### Required action
Word for word, reproduce all entries below, leaving every picture out.

### Information shown
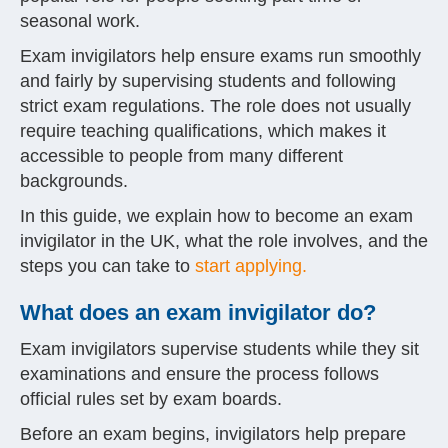
seasonal work.
Exam invigilators help ensure exams run smoothly
and fairly by supervising students and following
strict exam regulations. The role does not usually
require teaching qualifications, which makes it
accessible to people from many different
backgrounds.
In this guide, we explain how to become an exam
invigilator in the UK, what the role involves, and the
steps you can take to
start applying.
What does an exam invigilator do?
Exam invigilators supervise students while they sit
examinations and ensure the process follows
official rules set by exam boards.
Before an exam begins, invigilators help prepare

### Solution below
seasonal work.
Exam invigilators help ensure exams run smoothly
and fairly by supervising students and following
strict exam regulations. The role does not usually
require teaching qualifications, which makes it
accessible to people from many different
backgrounds.
In this guide, we explain how to become an exam
invigilator in the UK, what the role involves, and the
steps you can take to
start applying.
What does an exam invigilator do?
Exam invigilators supervise students while they sit
examinations and ensure the process follows
official rules set by exam boards.
Before an exam begins, invigilators help prepare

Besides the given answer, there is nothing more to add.